Disposing of Storm and Flood Debris

The Kentucky Department for Environmental Protection (DEP) has specific guidelines for proper disposal of debris left in the aftermath of severe weather.  DEP wants storm-affected Kentuckians to be aware of health, safety, and compliance hazards associated with debris handling and disposal.  These hazards include, but are not limited to, burning of debris, asbestos removal, and mold growth.  

Link to more information:

 

 

CRS and the Post-Disaster Setting Role of CRS Coordinator

October 2017

Any community CRS Coordinator that has experienced a major flood knows first-hand about the all-consuming reorientation of community priorities as the community responds to the immediate needs of its residents, helps in recovery, and undertakes mitigation opportunities.  The CRS program recognizes the demands upon the CRS Coordinator during these times, and has prepared this fact sheet to highlight common CRS themes that arise during the recovery after a major flood.
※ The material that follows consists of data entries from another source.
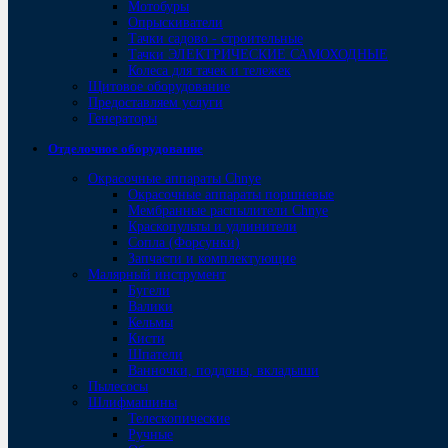
Мотобуры
Опрыскиватели
Тачки садово - строительные
Тачки ЭЛЕКТРИЧЕСКИЕ САМОХОДНЫЕ
Колеса для тачек и тележек
Щитовое оборудование
Предоставляем услуги
Генераторы
Отделочное оборудование
Окрасочные аппараты Chnye
Окрасочные аппараты поршневые
Мембранные распылители Chnye
Краскопульты и удлинители
Сопла (Форсунки)
Запчасти и комплектующие
Малярный инструмент
Бугели
Валики
Кельмы
Кисти
Шпатели
Ванночки, поддоны, вкладыши
Пылесосы
Шлифмашины
Телескопические
Ручные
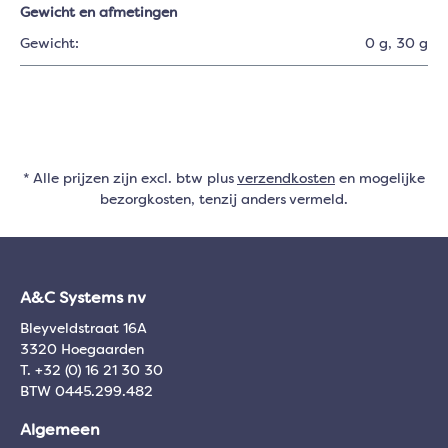
Gewicht en afmetingen
Gewicht:
0 g
, 30 g
* Alle prijzen zijn excl. btw plus
verzendkosten
en mogelijke
bezorgkosten, tenzij anders vermeld.
A&C Systems nv
Bleyveldstraat 16A
3320 Hoegaarden
T. +32 (0) 16 21 30 30
BTW 0445.299.482
Algemeen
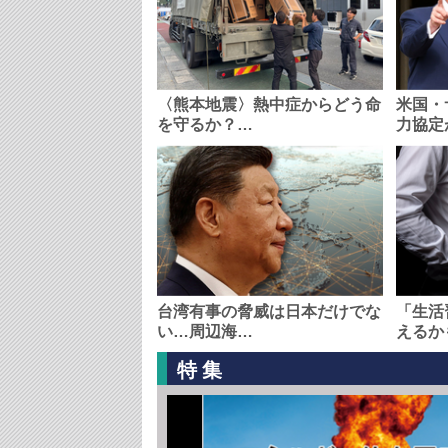
〈熊本地震〉熱中症からどう命
米国・
を守るか？…
力協定
台湾有事の脅威は日本だけでな
「生活
い…周辺海…
えるか
特集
To help local CRS Coordinators better grapple with the post-disaster environment in which they and their communities find themselves, the CRS produced a Fact Sheet, Considerations for CRS Coordinators after a Major Flood.  The three-page summary reminds CRS Coordinators that community priorities typically shift after a major flood or other disaster—sometimes only for the short term but often for longer periods.  Some communities implement their strict building standards with more vigor in the wake of a flood; others decide that different issues must take priority.  And, personnel and other resources necessarily must be re-allocated.

 

Did you Know?

  • FEMA generally doesn’t reimburse debris removal unless the debris is threatening infrastructure
  • KYTC bridge inspections may be needed to be eligible for FEMA funding
  • FEMA may help stabilize landslides if there is a threat to life, health, safety, or infrastructure
  • FEMA may repair landslides permanently; a geotechnical investigation may be required

 

FEMA Releases Guide to Engaging Faith-Based and Community Organizations: Planning Considerations for Emergency Managers

June 18, 2018

FEMA and the DHS Center for Faith and Opportunity Initiatives released the guide on Engaging Faith-based and Community Organizations: Planning Considerations for Emergency Managers. Faith-based and community organizations offer a wide variety of human and material resources that can prove invaluable during and after an incident.  This guide provides a methodology for emergency managers to engage with faith-based and community organizations in enhancing the resiliency of our nation.  By identifying, engaging, and building partnerships with these groups, particularly those in racially, ethnically, economically, and religiously diverse communities, emergency managers can provide training and technical assistance to strengthen their skills, connect them with existing partners, and then integrate them into emergency management plans and exercises before an event occurs thus increasing response and recovery capability.  This document also provides lists of resources available to help build relationships between emergency management and faith-based and community organizations.